**WHAT YOU ARE ASKED TO DO**: Only the last stretch of the records is wanted: restate word for word the line with "(529 страниц)" and every line after it.

### STUDY MATERIAL ###

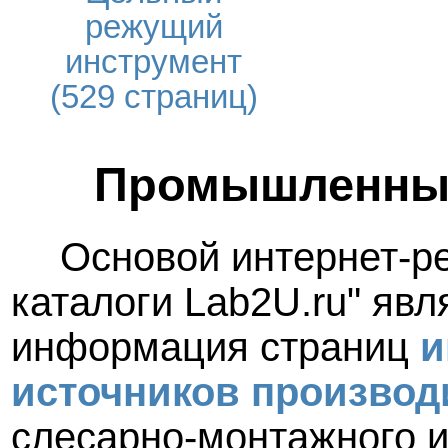
режущий
инструмент
(529 страниц)
Промышленные
Основой интернет-
каталоги Lab2U.ru" явл
информация страниц
и
источников производ
слесарно-монтажного и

###

**EXERCISE RESULT**:
(529 страниц)
Промышленные
Основой интернет-
каталоги Lab2U.ru" явл
информация страниц
и
источников производ
слесарно-монтажного и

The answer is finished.